Qu'est-ce donc que le génie ? Cet "attribut comme surnaturel qui ne se manifeste jamais en soi." Quel est cet être "qui était ou avait été par ailleurs la poésie personnellement ? "

Voilà donc une suite d'interrogations en un texte magnifique où P. Michon donne la pleine mesure à son écriture merveilleuse, l'offre à la gloire d'un des plus grands poètes français. Mais le lecteur reste sans réponses. Faut-il toujours en trouver d'ailleurs ? Ne peut-on garder le mystère tel qu'il est, tel qu'il nous illumine  ?

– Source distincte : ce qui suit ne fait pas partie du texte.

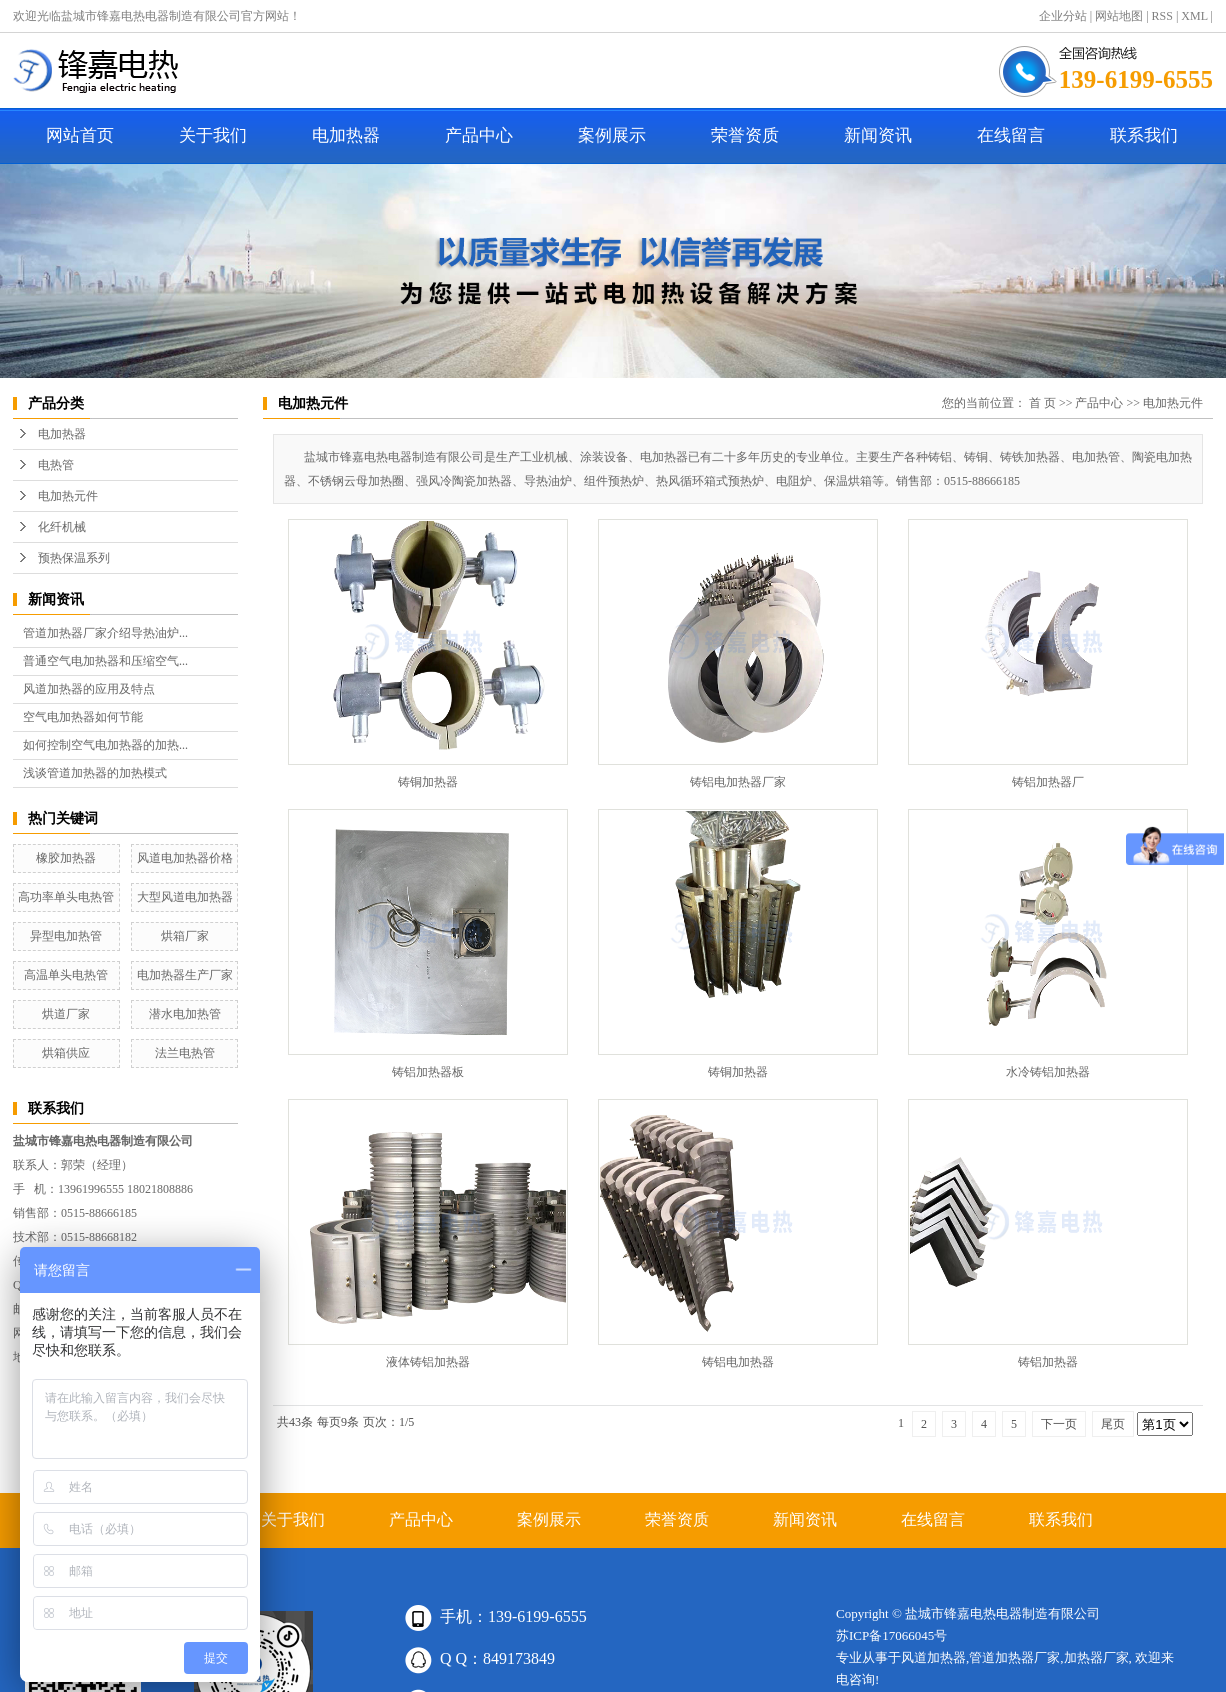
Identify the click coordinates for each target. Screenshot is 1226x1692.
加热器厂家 (1096, 1657)
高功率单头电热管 (66, 897)
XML (1194, 16)
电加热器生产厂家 (185, 975)
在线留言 (1011, 135)
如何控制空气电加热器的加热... (105, 745)
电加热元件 (68, 496)
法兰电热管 (185, 1053)
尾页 (1113, 1424)
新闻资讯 (878, 135)
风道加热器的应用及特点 (89, 689)
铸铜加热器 (428, 782)
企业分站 (1063, 16)
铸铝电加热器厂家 (738, 782)
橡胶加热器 (66, 858)
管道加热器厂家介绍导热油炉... (105, 633)
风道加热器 (933, 1657)
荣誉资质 (745, 135)
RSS (1162, 16)
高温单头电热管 (66, 975)
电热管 (56, 465)
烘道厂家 (66, 1014)
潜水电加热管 (185, 1014)
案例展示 (612, 135)
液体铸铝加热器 (428, 1362)
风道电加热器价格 (185, 858)
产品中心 (479, 135)
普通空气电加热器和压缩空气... (105, 661)
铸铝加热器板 (428, 1072)
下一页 (1059, 1424)
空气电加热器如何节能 (83, 717)
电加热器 (346, 135)
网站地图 (1119, 16)
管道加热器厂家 (1014, 1657)
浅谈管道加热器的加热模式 (95, 773)
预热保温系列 (74, 558)
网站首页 (80, 135)
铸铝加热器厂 (1048, 782)
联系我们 (1144, 135)
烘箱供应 (66, 1053)
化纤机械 (62, 527)
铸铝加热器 (1048, 1362)
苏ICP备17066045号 (891, 1635)
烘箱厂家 (185, 936)
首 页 (1042, 403)
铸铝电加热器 (738, 1362)
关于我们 (213, 135)
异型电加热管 (66, 936)
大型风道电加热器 (185, 897)
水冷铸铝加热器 (1048, 1072)
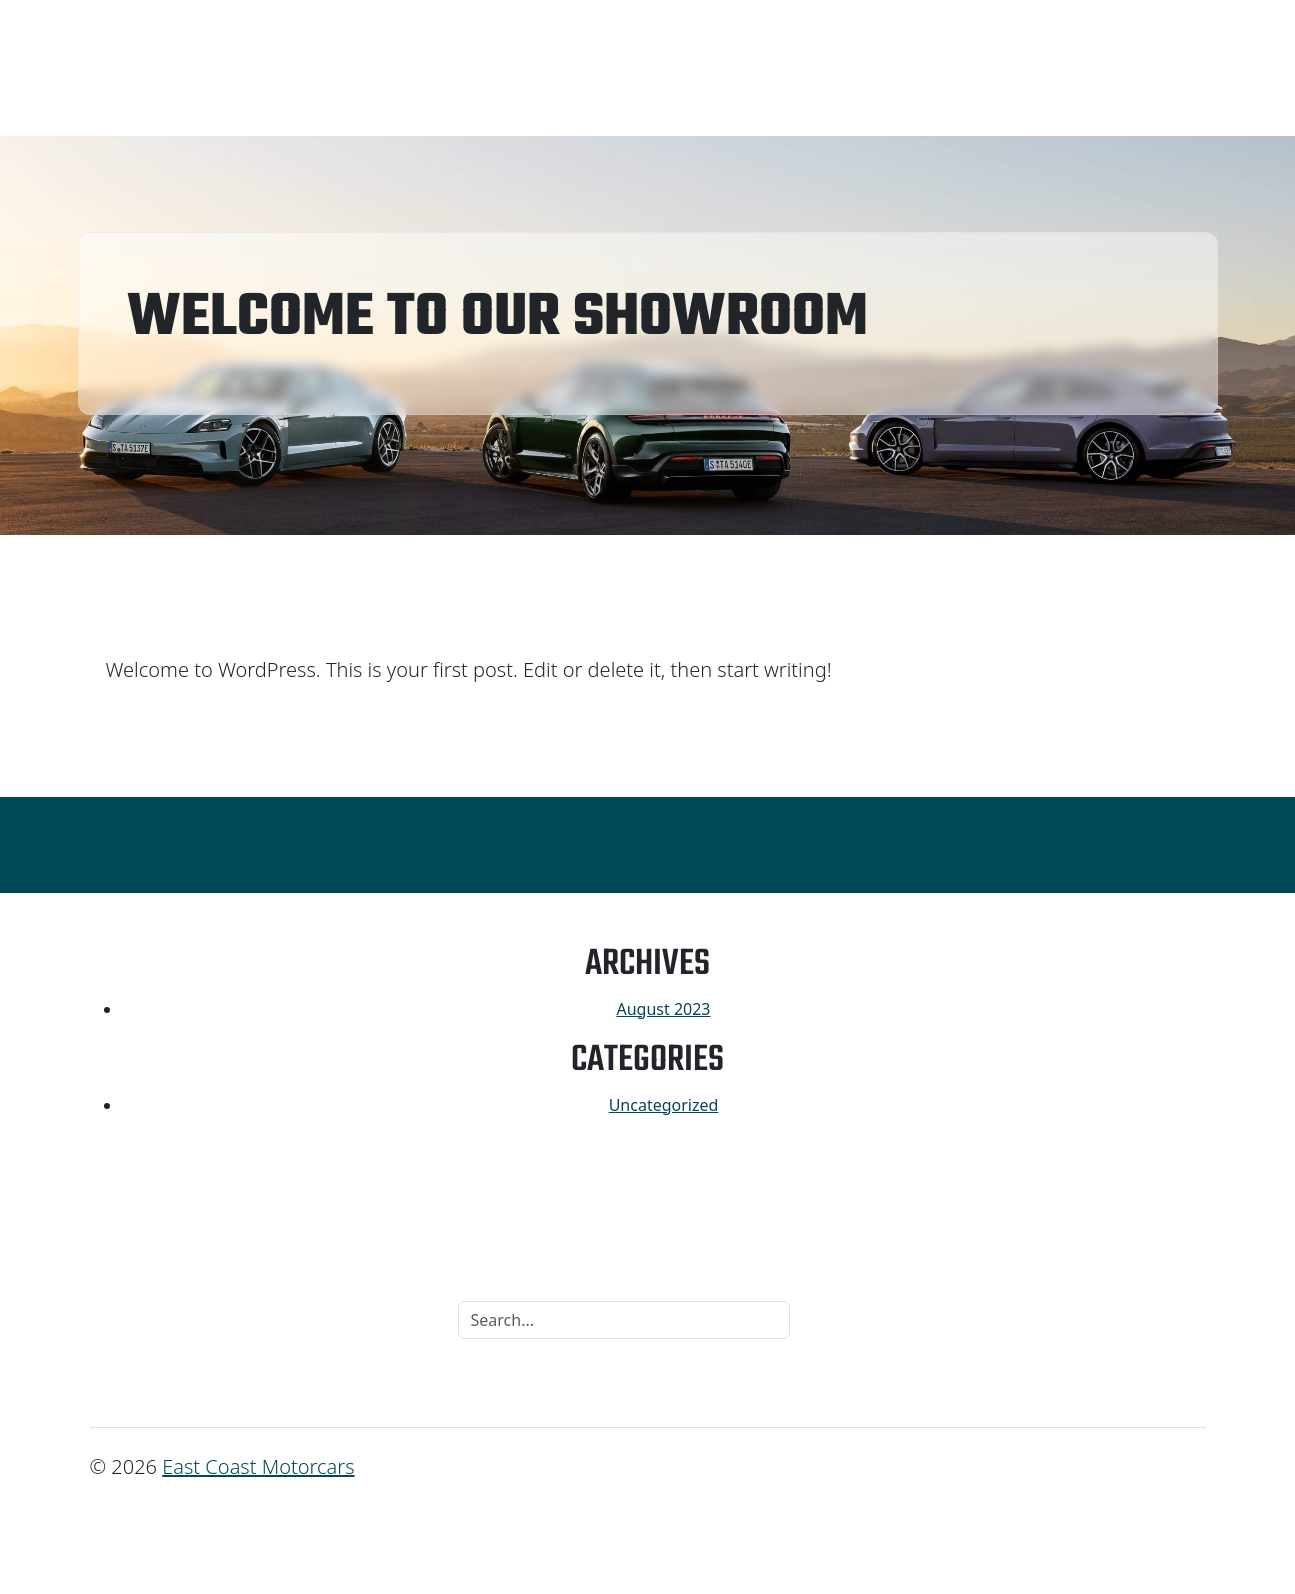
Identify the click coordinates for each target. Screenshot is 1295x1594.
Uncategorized (664, 1105)
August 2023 (663, 1009)
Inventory (137, 68)
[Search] (624, 1320)
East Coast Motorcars (258, 1466)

A lire, à relire, à savourer pleinement.


Du même auteur : Les onze (chronique en 5 épisodes), La grande Beune

Dédale

Extrait :

Ça n'était pas non plus du ressort de Banville.
Il apparaît dans cette histoire lui aussi, pas loin d'Izambard, car on sait que l'adolescent lui envoya aux bons soins de l'éditeur Lemerre, des vers dans lesquels il avait mis tout son cœur  et les premiers sans doute qu'il jugeât montrables à un poète d'école. Les triomphes de distribution de prix ne lui suffisaient plus  ils avaient fait leur office  ils avaient nourri dans ce cœur de colère une ambition brutale en même temps qu'y naissait cette faculté incertaine, pose ou besogne, ou révélation d'En-Haut, ou un peu des trois, qu'on appelait dans ces temps le génie, cet attribut comme surnaturel qui ne se manifeste jamais en soi, sur la tête de l'homme ou dans son corps vivant et visible, ni nimbe, ni vigueur, ni beauté, ni jouvence, mais qui se manifeste pourtant dans d'infimes effets, et qu'on vérifie dans la perfection de petits morceaux de langue codée plus ou moins longs, écrits noir sur blanc. On sait que ces morceaux sont généralement infimes. On ne sait jamais s'ils sont parfaits, nous qui les lisons, ou si dans l'enfance on nous a soufflé qu'ils étaient parfaits, et nous le soufflons à notre tour à d'autres, sans fin  et celui qui les écrit ne le sait pas davantage, plutôt moins, il ne le sait qu'à l'instant où il accouple les tringles, où s'emboîtant sans bavure comme mortaise et tenon sèchement elles exultent, se referment avec le bruit triomphant des mâchoires, et c'est fini  et quand c'est fini de nouveau il tremble, le poète, c'est lui qui est dans les mâchoires, la tringle sur tringle, comme lui fût-il en personne la mâchoire jubilante du requin et le vers personnellement. À sa table donc il tremble comme un rat  mais quand il sort, il veut qu'on aperçoive une espèce de nimbe sur sa tête, et qu'on lui dise : car lui-même ne saurait le voir. Et pour en revenir au génie de Rimbaud, à cette très précise ambition furibonde au fin fond des Ardennes dans un bout d'homme renfrogné qui était aussi et en même temps du pur amour – car tout cela est mêlé, byzantin et nombreux comme la vieille théologie -, pour en revenir à lui qui de ce conflit, de ce nœud byzantin, est comme l'emblème, on ne sait pas si l'ambition précède et fomente le génie, à force de labeur l’engendre, ou si au contraire le génie déployant par pur miracle ses ailes s'avise après coup de l'ombre qu’elles font, des hommes qui accourent dans ce mirage, et dès lors celui qui est le jouet de cet attribut fantôme et projette cette ombre s'en infatue, veut l'accroître, se damne.